La mia vita, le mie scelte, il mio agire possono essere rivoluzionari , qui ed ora. Mi veniva in mente mentre ascoltavo Daniela di quello che ripete in continuazione l’economista Leonardo Becchetti “ si vota col portafoglio “, cioè il modo col quale facciamo la spesa è un atto politico per la costruzione di un modello economico inclusivo.

Hannah Arendt accende i fari sulle scelte che diventano atti politici valorizzando i fatti ed i comportamenti delle persone e delle loro comunità.

Abbiamo un potere enorme che è fatto dal nostro agire quotidiano, essere presente in questo tempo attraverso una vita attiva significa non sprecarlo ma farne un’opportunità, non sentirci inutili ma dare valore alle scelte, alle azioni ed ai comportamenti quotidiani.

L’opportunità è sentire , è pensare la relazione , in tutte le sue forme, in tutte le sue declinazioni ( umane, spirituali, biologiche etc) come l’atto creativo di nuovi mondi che il flusso della vita mette insieme, oltre le nostre singole possibilità, a dare forma ad un mondo nuovo.

Oltre la prospettiva consumistico-tecnologica, robotico-informatica e transumanista ci sono altre strade per il futuro dell’umanità?
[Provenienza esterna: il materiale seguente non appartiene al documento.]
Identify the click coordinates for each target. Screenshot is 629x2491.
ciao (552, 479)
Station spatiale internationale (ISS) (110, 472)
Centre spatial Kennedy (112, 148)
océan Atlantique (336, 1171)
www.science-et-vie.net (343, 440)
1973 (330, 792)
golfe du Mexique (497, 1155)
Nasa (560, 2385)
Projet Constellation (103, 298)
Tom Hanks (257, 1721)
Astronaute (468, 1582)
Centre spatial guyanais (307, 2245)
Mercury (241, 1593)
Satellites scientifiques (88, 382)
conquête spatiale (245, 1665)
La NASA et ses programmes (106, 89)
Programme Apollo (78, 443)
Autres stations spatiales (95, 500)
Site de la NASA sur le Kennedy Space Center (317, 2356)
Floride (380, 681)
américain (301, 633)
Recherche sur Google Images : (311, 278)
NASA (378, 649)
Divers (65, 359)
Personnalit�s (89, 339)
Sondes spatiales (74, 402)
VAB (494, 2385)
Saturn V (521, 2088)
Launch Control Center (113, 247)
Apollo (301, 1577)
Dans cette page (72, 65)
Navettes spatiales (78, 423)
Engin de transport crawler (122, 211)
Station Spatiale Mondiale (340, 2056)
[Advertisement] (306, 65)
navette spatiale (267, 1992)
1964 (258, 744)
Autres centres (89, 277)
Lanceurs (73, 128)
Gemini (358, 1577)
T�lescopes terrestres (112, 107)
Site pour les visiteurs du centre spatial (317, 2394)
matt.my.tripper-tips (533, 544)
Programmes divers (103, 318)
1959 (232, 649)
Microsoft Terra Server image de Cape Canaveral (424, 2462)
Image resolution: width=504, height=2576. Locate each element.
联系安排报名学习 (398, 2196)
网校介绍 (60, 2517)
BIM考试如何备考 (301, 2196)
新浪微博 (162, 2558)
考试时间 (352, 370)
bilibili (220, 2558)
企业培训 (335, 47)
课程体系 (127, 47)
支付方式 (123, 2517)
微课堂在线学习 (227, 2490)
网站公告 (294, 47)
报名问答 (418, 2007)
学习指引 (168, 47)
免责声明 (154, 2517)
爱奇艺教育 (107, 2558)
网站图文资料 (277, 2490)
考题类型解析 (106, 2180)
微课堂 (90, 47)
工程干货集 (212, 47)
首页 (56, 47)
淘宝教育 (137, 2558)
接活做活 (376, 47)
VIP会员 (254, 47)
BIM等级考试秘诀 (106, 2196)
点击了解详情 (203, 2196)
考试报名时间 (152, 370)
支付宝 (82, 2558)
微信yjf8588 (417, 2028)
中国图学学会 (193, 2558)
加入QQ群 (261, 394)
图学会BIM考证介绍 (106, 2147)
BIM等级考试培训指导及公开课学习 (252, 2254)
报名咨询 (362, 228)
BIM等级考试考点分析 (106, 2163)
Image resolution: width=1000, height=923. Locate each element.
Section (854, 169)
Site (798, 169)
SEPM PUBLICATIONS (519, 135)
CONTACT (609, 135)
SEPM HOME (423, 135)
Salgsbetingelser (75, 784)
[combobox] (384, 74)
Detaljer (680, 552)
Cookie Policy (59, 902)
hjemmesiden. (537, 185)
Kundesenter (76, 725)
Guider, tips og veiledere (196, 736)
Questo tempo, con le sue contraddizioni, ci parla. E non possiamo permetterci di ignorare il messaggio. Occorre ripensare i modelli di civiltà: in campo sociale, ambientale, culturale, economico-finanziario e della salute. Occorre risvegliarsi dal torpore per immaginare un progetto che contempli, finalmente, la capacità di accontentarsi e di condividere, il silenzio e la bellezza, l’amore per la vita e l’accettazione della finitudine, gli imprescindibili diritti materiali e quelli spirituali. ( dalla presentazione di Questo tempo ci parla – La rivoluzione spirituale e il sogno di una nuova umanità di Guidalberto Bormolini )

Al centro della stanza un piatto di ceramica con dei bellissimi melograni, accanto un vaso di vetro con una candela; il silenzio e Mario ci hanno accompagnato nella meditazione finale aperta alla fiducia, alla speranza, alla verità, alla creatività della vita.


(Marc Chagall “ Abramo ed i tre Angeli”)

Da come appoggiamo lo sguardo sulle altre persone, la natura, il creato, gli alberi,
da come stringiamo le mani e abbracciamo,
da come il nome santo degli altri e di un albero stanno sulla nostra bocca,
da quello dipende la bellezza del vivere.